O konulara bugün girersek dağılırsınız. (Reklamları izlediniz.) Görevim dağıtmak değil, toplamak. (Reklamlar bitti.)

 

Aklımızı başımıza toplayalım. Graceland'lı olalım.

 

<> Graceland'ın şura başkanları burada şu anda :-))

 

Neden olmasın ki? En azından sizler, onların büyük büyük dedesisiniz. Sizin biyo-psiko genlerinizden olan çocuklarınız değil mi onlar?

 

<> İnşAllah

<> Kendimi artık Türk gibi değil de Graceland'li gibi hissediyorum ;-))

 

Graceland bu işin ingilizcesi. HANİF kelimesinin de İNGİLİZCESİ diye düşünün. Hanif kelime ile yakından ilişkili... (İslam Protestantlığı'na Haniflik denir.)

 

<> Greenland'ın anlamı tam olarak ne peki?

<> yeşil ülke

 

O kelimenin aslı Grönland. Ama Graceland o anlamda değil. Mehdi'nin hemen arkasındaki İsa'lı dönemi de içeren büyük bir ideal o. Geçmişten baktığınızda "Ütopya" ama gelecekten baktığınızda, ALLAH YARDIMIYLA KURULU BİR DÜZEN olduğunu görüyorsunuz.

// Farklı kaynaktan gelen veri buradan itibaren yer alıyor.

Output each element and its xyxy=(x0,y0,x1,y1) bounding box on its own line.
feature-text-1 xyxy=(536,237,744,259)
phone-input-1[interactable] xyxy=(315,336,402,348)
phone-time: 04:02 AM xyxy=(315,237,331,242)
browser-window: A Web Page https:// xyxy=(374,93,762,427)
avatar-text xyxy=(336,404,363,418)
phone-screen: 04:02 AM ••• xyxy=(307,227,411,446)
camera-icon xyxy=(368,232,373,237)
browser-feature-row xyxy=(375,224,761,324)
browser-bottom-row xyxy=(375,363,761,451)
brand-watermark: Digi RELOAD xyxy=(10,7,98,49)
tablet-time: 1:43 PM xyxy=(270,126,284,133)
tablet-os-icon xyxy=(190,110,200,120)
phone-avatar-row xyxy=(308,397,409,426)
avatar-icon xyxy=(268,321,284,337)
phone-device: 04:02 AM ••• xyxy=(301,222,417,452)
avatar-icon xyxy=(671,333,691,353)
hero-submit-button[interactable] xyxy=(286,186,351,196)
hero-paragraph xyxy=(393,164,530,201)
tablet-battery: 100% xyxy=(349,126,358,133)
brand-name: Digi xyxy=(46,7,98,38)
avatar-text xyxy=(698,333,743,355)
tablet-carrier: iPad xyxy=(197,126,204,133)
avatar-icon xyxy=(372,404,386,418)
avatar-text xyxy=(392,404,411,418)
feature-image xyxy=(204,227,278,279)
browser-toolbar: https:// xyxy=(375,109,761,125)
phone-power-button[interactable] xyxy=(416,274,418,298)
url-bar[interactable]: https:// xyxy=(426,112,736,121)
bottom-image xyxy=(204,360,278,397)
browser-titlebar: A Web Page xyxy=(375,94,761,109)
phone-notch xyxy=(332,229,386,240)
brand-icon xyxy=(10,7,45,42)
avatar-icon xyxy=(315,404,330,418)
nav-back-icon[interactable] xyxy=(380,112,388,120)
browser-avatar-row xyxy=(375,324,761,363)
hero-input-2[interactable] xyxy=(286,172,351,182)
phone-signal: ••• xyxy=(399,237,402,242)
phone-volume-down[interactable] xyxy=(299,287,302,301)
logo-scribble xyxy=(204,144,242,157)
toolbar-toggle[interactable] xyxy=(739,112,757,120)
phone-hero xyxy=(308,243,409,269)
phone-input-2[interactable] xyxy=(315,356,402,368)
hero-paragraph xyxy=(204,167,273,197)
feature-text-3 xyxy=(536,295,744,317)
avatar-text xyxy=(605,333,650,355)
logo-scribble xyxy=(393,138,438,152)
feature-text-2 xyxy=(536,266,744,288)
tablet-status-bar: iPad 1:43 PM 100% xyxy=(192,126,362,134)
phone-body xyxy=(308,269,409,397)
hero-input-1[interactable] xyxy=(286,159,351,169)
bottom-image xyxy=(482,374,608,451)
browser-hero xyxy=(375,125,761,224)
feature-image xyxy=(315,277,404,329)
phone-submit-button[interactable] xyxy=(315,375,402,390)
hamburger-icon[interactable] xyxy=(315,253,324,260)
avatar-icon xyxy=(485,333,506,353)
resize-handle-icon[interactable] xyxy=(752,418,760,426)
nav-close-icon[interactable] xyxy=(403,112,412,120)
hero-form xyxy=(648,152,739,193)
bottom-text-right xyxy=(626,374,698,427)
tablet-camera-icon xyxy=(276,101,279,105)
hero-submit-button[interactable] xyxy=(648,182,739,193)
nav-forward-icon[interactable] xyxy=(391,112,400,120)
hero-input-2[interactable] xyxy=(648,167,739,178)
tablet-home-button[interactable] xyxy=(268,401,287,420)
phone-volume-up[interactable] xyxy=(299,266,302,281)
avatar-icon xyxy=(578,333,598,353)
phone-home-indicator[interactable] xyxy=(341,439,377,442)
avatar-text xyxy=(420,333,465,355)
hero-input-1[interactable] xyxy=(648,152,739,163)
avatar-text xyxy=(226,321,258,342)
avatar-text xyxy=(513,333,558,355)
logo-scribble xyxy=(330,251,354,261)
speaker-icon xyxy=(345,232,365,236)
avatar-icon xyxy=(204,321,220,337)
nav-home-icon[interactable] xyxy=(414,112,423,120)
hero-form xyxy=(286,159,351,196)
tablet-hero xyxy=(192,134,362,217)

Düzen diyorum, Düzine (Dosen, Dozen, Dutzend=12 ile ilgisi çok büyük)

Ve ben "karşı bağdakilerden" korkmuyorum. Ama ben "Süfyanilikten" korkuyorum. Onları hatırladınız mı?

 

<> Evet

 

Onlar, şu bizim Usame. Onlar şu bizim Gonca Kuriş'i öldüren Hizbullah. Onlar Edeb Ali'den bir aile. Onlar Yezid Yezidin Babası Muaviye ve Onun babası Ebu Süfyan, ve onun babası KURAYZ'ın Kurayzalı hısım aileleri.

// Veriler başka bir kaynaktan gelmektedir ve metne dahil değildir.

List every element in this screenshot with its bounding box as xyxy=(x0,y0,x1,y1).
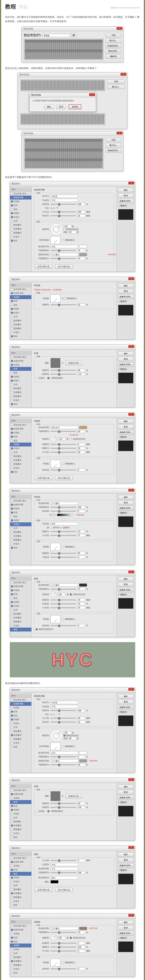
dialog-message: ⚠ 是否用"等高线"中的等高线替换当前的等高线？ xyxy=(32,99,94,102)
layer-style-stroke: 图层样式× 样式 混合选项: 默认 斜面和浮雕 等高线 纹理 描边 内阴影 内发… xyxy=(10,846,135,908)
style-list: 样式 混合选项: 默认 斜面和浮雕 等高线 纹理 描边 内阴影 内发光 光泽 颜… xyxy=(10,186,32,272)
close-icon[interactable]: × xyxy=(116,27,123,30)
sh-color-swatch[interactable] xyxy=(79,253,87,256)
title-main: 教程 xyxy=(5,3,16,10)
result-preview-1: HYC xyxy=(10,642,135,678)
panel-title: 斜面和浮雕 xyxy=(34,188,114,191)
preset-manager-dialog-window: 预设管理器× 预设管理器× ⚠ 是否用"等高线"中的等高线替换当前的等高线？ 确… xyxy=(18,72,127,129)
size-slider[interactable] xyxy=(51,212,76,212)
layer-style-inner-shadow: 图层样式× 样式 混合选项: 默认 斜面和浮雕 等高线 纹理 描边 内阴影 内发… xyxy=(10,412,135,483)
append-button[interactable]: 追加(A) xyxy=(69,105,81,109)
load-button[interactable]: 载入(L)... xyxy=(106,38,121,43)
preset-manager-window: 预设管理器 × 预设类型(P): 等高线 ⚙ 完成 载入(L)... 存储设置(… xyxy=(22,27,123,62)
close-icon[interactable]: × xyxy=(128,413,134,416)
style-item[interactable]: 光泽 xyxy=(10,219,31,223)
style-item[interactable]: 内发光 xyxy=(10,215,31,219)
layer-style-drop-shadow: 图层样式× 样式 混合选项: 默认 斜面和浮雕 等高线 纹理 描边 内阴影 内发… xyxy=(10,570,135,637)
style-item[interactable]: 投影 xyxy=(10,239,31,243)
close-icon[interactable]: × xyxy=(116,132,123,134)
style-item[interactable]: 颜色叠加 xyxy=(10,223,31,227)
depth-input[interactable] xyxy=(77,203,85,206)
close-icon[interactable]: × xyxy=(128,345,134,348)
save-button[interactable]: 存储设置(S)... xyxy=(106,44,121,48)
depth-slider[interactable] xyxy=(51,204,76,205)
intro-text: 现在开始，我们要在文字表面制作棒球纹理效果。但首先，为了下面添加图层样式的方便，… xyxy=(5,15,140,24)
window-titlebar: 预设管理器 × xyxy=(22,27,123,31)
save-button[interactable]: 存储设置(S)... xyxy=(106,148,121,153)
angle-dial[interactable] xyxy=(51,223,62,235)
close-icon[interactable]: × xyxy=(128,571,134,573)
style-item[interactable]: 内阴影 xyxy=(10,211,31,215)
contour-picker[interactable] xyxy=(51,294,61,302)
contour-grid-full[interactable] xyxy=(24,138,104,169)
gloss-contour[interactable] xyxy=(51,236,61,244)
snap-button[interactable]: 贴紧原点(A) xyxy=(65,361,82,365)
done-button[interactable]: 完成 xyxy=(106,138,121,142)
sh-mode-select[interactable]: 正片叠底 xyxy=(51,253,78,256)
close-icon[interactable]: × xyxy=(128,277,134,280)
load-button[interactable]: 载入(L)... xyxy=(106,143,121,147)
style-select[interactable]: 内斜面 xyxy=(51,195,78,198)
cancel-button[interactable]: 取消 xyxy=(56,105,66,109)
contour-grid[interactable] xyxy=(24,38,104,60)
hl-color-swatch[interactable] xyxy=(79,245,87,248)
style-item[interactable]: 图案叠加 xyxy=(10,231,31,235)
style-item[interactable]: 混合选项: 默认 xyxy=(10,192,31,196)
set-default-button[interactable]: 设置为默认值 xyxy=(35,264,52,269)
gear-icon[interactable]: ⚙ xyxy=(71,33,76,38)
close-icon[interactable]: × xyxy=(128,489,134,492)
preview-box xyxy=(118,209,134,220)
preset-manager-result: 预设管理器× 完成 载入(L)... 存储设置(S)... xyxy=(22,131,123,171)
delete-button[interactable]: 删除(D) xyxy=(106,54,121,59)
layer-style-bevel-2: 图层样式× 样式 混合选项: 默认 斜面和浮雕 等高线 纹理 描边 内阴影 内发… xyxy=(10,687,135,773)
new-style-button[interactable]: 新建样式(W)... xyxy=(118,199,134,203)
section4-text: 然后右键stroke图层添加图层样式。 xyxy=(5,681,140,685)
done-button[interactable]: 完成 xyxy=(107,80,125,84)
layer-style-bevel: 图层样式× 样式 混合选项: 默认 斜面和浮雕 等高线 纹理 描边 内阴影 内发… xyxy=(10,181,135,272)
cancel-button[interactable]: 取消 xyxy=(118,194,134,198)
method-select[interactable]: 平滑 xyxy=(51,199,78,202)
preset-type-select[interactable]: 等高线 xyxy=(43,34,70,37)
hl-mode-select[interactable]: 滤色 xyxy=(51,245,78,248)
soften-input[interactable] xyxy=(77,215,85,217)
close-icon[interactable]: × xyxy=(89,93,95,96)
section3-text: 然后参考下面数据对字体"HYC"应用图层样式。 xyxy=(5,175,140,179)
load-button[interactable]: 载入(L)... xyxy=(107,85,125,89)
soften-slider[interactable] xyxy=(51,215,76,216)
ok-button[interactable]: 确定 xyxy=(44,105,54,109)
rename-button[interactable]: 重命名(R)... xyxy=(106,49,121,53)
style-item[interactable]: 渐变叠加 xyxy=(10,227,31,231)
style-item-bevel[interactable]: 斜面和浮雕 xyxy=(10,196,31,199)
preset-type-label: 预设类型(P): xyxy=(24,33,41,37)
close-icon[interactable]: × xyxy=(128,778,134,781)
style-item[interactable]: 等高线 xyxy=(10,199,31,204)
angle-input[interactable] xyxy=(64,225,71,228)
layer-style-texture: 图层样式× 样式 混合选项: 默认 斜面和浮雕 等高线 纹理 描边 内阴影 内发… xyxy=(10,345,135,407)
style-item[interactable]: 纹理 xyxy=(10,204,31,207)
size-input[interactable] xyxy=(77,210,85,213)
layer-style-texture-2: 图层样式× 样式 混合选项: 默认 斜面和浮雕 等高线 纹理 描边 内阴影 内发… xyxy=(10,778,135,841)
pattern-picker[interactable] xyxy=(51,358,61,368)
close-icon[interactable]: × xyxy=(128,688,134,691)
close-icon[interactable]: × xyxy=(128,914,134,917)
close-icon[interactable]: × xyxy=(121,73,126,76)
layer-style-inner-glow: 图层样式× 样式 混合选项: 默认 斜面和浮雕 等高线 纹理 描边 内阴影 内发… xyxy=(10,488,135,565)
done-button[interactable]: 完成 xyxy=(106,33,121,37)
section2-text: 然后点击右上角的按钮，选择等高线，在弹出的对话框中选择追加，这样就能人等高线了。 xyxy=(5,66,140,70)
color-swatch[interactable] xyxy=(79,426,87,429)
title-sub: 开始 xyxy=(18,4,28,10)
ok-button[interactable]: 确定 xyxy=(118,188,134,192)
style-item[interactable]: 外发光 xyxy=(10,235,31,239)
layer-style-contour: 图层样式× 样式 混合选项: 默认 斜面和浮雕 等高线 纹理 描边 内阴影 内发… xyxy=(10,277,135,340)
close-icon[interactable]: × xyxy=(128,182,134,185)
layer-style-inner-shadow-2: 图层样式× 样式 混合选项: 默认 斜面和浮雕 等高线 纹理 描边 内阴影 内发… xyxy=(10,913,135,977)
style-item[interactable]: 描边 xyxy=(10,207,31,211)
close-icon[interactable]: × xyxy=(128,846,134,849)
confirm-dialog: 预设管理器× ⚠ 是否用"等高线"中的等高线替换当前的等高线？ 确定 取消 追加… xyxy=(29,93,96,112)
reset-default-button[interactable]: 复位为默认值 xyxy=(55,264,73,269)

Bu, geçmişte "Ekilmiş ve nedensel bir tohum", gelecekte meyvesini vermiş "SONUÇSAL" bir fesad olmuş.

Vay canına? Ebu Süfyan ekti, 300 yıl sonra Mehdi'ye kadar vurdu... Bizler de arada kaldık. (Ara dönem anlamında.)

 

<> 300 yıl? Kesin mi?

 

Eh neredeyse ehli kehf gibi bizim de mağaramızda 300 yıl kalmamız gerekiyor diyebilirim. Bu Allah'ın takviminde 7,4 saat etmektedir.

 

<> Ama Haqq galip gelecek ki!!!

 

Hakk dediğiniz şudur: Allah'ın vaadidir. Yani İsa'nın Yahudi'lerin hakkından geleceği bir Allah vaadidir. Ama Hanif (Mehdist) ile Süfyanistin kavgası için Allah "Size bıraktım" demektedir.

"Bir kavim kendini düzeltmezse Allah da onları düzeltmeyecektir" ayeti uyarınca bu böyledir.

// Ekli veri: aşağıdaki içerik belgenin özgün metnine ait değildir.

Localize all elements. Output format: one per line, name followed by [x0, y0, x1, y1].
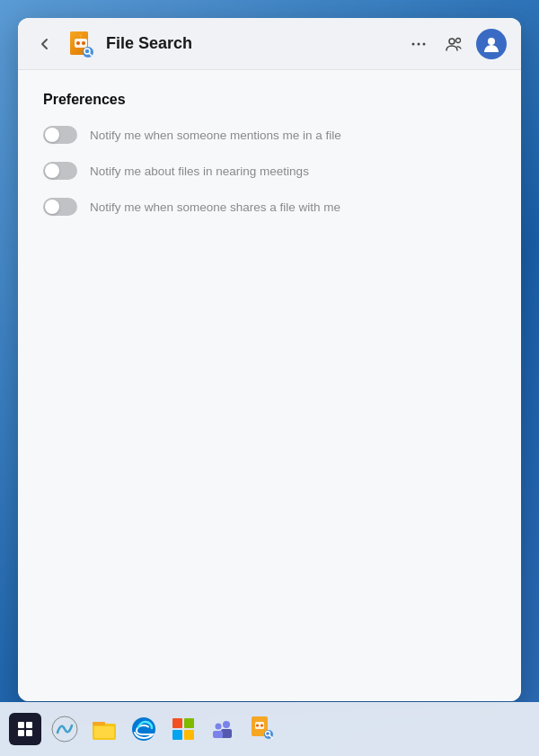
svg-point-4: [82, 41, 85, 45]
svg-point-12: [423, 42, 426, 45]
svg-rect-18: [93, 722, 105, 725]
toggle-notify-mention[interactable]: [43, 126, 77, 144]
taskbar-windows-start[interactable]: [7, 711, 43, 747]
start-button[interactable]: [9, 713, 41, 745]
taskbar-edge[interactable]: [126, 711, 162, 747]
windows-logo: [18, 722, 32, 736]
toggle-label-meetings: Notify me about files in nearing meeting…: [90, 165, 309, 178]
toggle-notify-meetings[interactable]: [43, 162, 77, 180]
taskbar-file-search[interactable]: [244, 711, 280, 747]
people-icon[interactable]: [440, 30, 469, 58]
svg-point-10: [412, 42, 415, 45]
svg-rect-23: [172, 730, 182, 740]
more-options-button[interactable]: [404, 30, 433, 58]
back-button[interactable]: [32, 31, 57, 57]
svg-point-14: [456, 38, 461, 42]
svg-rect-24: [184, 730, 194, 740]
toggle-row-mention: Notify me when someone mentions me in a …: [43, 126, 496, 144]
taskbar-copilot[interactable]: [47, 711, 83, 747]
taskbar-teams[interactable]: [205, 711, 241, 747]
svg-point-15: [488, 38, 495, 45]
app-title: File Search: [106, 34, 404, 53]
toggle-row-meetings: Notify me about files in nearing meeting…: [43, 162, 496, 180]
svg-point-6: [80, 34, 83, 37]
svg-rect-21: [172, 718, 182, 728]
svg-rect-28: [213, 731, 223, 738]
content-area: Preferences Notify me when someone menti…: [18, 70, 521, 701]
svg-point-27: [216, 724, 222, 730]
svg-point-11: [418, 42, 420, 45]
taskbar-file-explorer[interactable]: [86, 711, 122, 747]
taskbar-ms-store[interactable]: [165, 711, 201, 747]
svg-point-32: [261, 725, 263, 727]
title-bar: File Search: [18, 18, 521, 70]
preferences-title: Preferences: [43, 92, 496, 108]
toggle-row-share: Notify me when someone shares a file wit…: [43, 198, 496, 216]
svg-point-25: [223, 721, 230, 728]
svg-point-3: [76, 41, 80, 45]
toggle-notify-share[interactable]: [43, 198, 77, 216]
taskbar: [0, 702, 539, 756]
app-icon: [65, 28, 97, 60]
app-window: File Search: [18, 18, 521, 701]
title-actions: [404, 29, 507, 59]
svg-rect-19: [94, 726, 114, 738]
toggle-label-share: Notify me when someone shares a file wit…: [90, 200, 340, 214]
svg-point-13: [449, 39, 455, 44]
user-avatar[interactable]: [476, 29, 507, 59]
toggle-label-mention: Notify me when someone mentions me in a …: [90, 129, 341, 142]
svg-rect-22: [184, 718, 194, 728]
svg-point-31: [256, 725, 259, 727]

Hatta şu da ayettir: "Azmak isteyenin azmasına da yardım ederiz." Bu ayete göre, kendini düzeltmeyen bir kavim için Allah düzeltmeyeceği gibi, azmasına da yardım edecektir.

İşte "EL-ARABİ" Araplar bunun için Kur'an'da yerin dibine sokuluyor, çıkarılıyor.

Ne kafirlikleri ne münafıklıkları ne de Kur'an dili olan Arapçayı bilmediklerini geçen chat'lerde izlemiştik.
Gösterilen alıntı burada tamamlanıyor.